En 2006 à Marseille, quelques milliers d’entre eux étaient radiés et acculés par les services des impôts leur refusant pour les mêmes motifs la délivrance de leur avis d’imposition. Aujourd’hui, un peu partout en France, ce sont, entre autres, les services des Caisses d’allocation familiale (CAF) et des Caisses d’assurance retraite et de santé au travail (CARSAT) qui les étouffent financièrement en supprimant le versement d’aides au logement et minimum vieillesse, quand ils ne réclament pas le remboursement de sommes considérées comme perçues indument. Des subsides représentant parfois la principale source de revenus des anciens - dont la retraite de base dépasse rarement quelques centaines d’euros. Les pouvoirs publics déclarent donc la guerre à ceux qu’ils considèrent comme des «  fraudeurs intentionnels » et traquent ces petits vieux - tous évidemment professionnels de l’arnaque aux prestations sociales - à travers une politique ultra-répressive. Ceux-là mêmes qui ont sacrifié à la libération de la France leur jeunesse, à sa reconstruction leur force de travail, ne seraient désormais que de vils rentiers vivant aux crochets de notre société, des escrocs accrocs aux alloc’.
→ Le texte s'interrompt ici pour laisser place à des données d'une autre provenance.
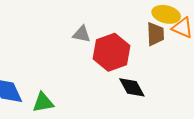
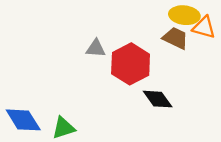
brown trapezoid: (155, 34) -> (176, 38), turned -55

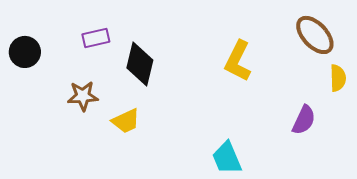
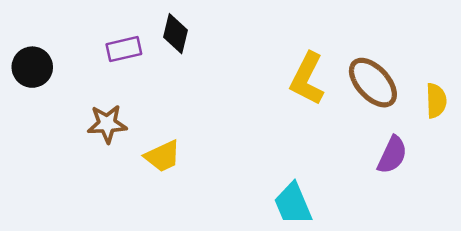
brown ellipse: (315, 35) -> (373, 83), moved
black diamond: (140, 64) -> (175, 34), moved, size x0.7

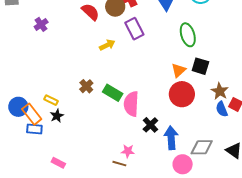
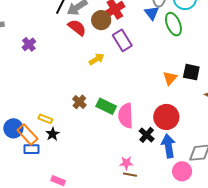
green ellipse: (188, 35) -> (173, 24), moved
red circle: (182, 94) -> (166, 117), moved
brown line: (119, 164) -> (130, 175), moved

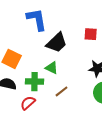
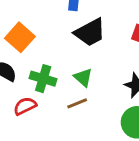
green triangle: (52, 68) -> (83, 77), moved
La coordination des services, « clef de la lutte contre la fraude »

La lutte contre la fraude aux prestations sociales constitue un combat de longue haleine - apparaissant comme nécessaire - qui ne date pas d’hier. Elle est l’un des principaux chevaux de bataille de l’administration Sarkozy depuis sa prise de fonction. Mais dès le 8 avril dernier - et la diffusion d’une circulaire à tous les organismes prestataires les invitant à «  l’échange et la mise en commun des informations » afin d’infléchir ce «  fléau » qui couterait 20 milliards à l’Etat - le harcèlement a été érigé en politique d’Etat. Qu’importe si la fraude imputable aux particuliers ne représente qu’une infime part de la totalité des resquilles (les trois quarts du manque à gagner seraient en réalité le fait des entreprises).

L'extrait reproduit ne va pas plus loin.